• **Collected data**:
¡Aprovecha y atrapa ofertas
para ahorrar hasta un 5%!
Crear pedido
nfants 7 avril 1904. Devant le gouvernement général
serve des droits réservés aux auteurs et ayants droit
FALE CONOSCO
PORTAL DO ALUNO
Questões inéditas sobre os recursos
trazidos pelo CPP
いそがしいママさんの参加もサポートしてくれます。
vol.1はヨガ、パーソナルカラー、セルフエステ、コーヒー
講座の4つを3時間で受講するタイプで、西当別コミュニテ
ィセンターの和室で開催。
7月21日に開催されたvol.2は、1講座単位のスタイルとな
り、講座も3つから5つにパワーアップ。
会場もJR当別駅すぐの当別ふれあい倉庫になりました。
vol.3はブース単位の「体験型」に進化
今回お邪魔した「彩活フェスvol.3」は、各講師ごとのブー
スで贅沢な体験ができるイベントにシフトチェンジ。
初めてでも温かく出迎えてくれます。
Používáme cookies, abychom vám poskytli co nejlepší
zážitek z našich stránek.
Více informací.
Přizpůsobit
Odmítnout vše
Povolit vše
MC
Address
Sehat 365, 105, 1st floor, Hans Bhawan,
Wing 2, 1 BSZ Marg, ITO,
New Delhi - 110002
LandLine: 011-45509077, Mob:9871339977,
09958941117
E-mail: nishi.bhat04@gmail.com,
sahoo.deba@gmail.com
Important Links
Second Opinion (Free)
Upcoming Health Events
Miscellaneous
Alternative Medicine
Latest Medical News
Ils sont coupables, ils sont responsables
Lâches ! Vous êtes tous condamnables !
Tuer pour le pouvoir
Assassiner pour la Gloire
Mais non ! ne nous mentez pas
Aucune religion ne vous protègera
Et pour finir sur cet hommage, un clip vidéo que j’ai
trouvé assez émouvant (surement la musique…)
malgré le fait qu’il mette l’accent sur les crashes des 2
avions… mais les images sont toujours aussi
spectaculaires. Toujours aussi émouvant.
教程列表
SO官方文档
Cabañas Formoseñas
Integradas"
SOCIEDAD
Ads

• **Work required**: Every line from the one containing "avions… mais les images sont toujours aussi" through the last line of the entries must be written out verbatim, and no other line.

• **Answer**:
avions… mais les images sont toujours aussi
spectaculaires. Toujours aussi émouvant.
教程列表
SO官方文档
Cabañas Formoseñas
Integradas"
SOCIEDAD
Ads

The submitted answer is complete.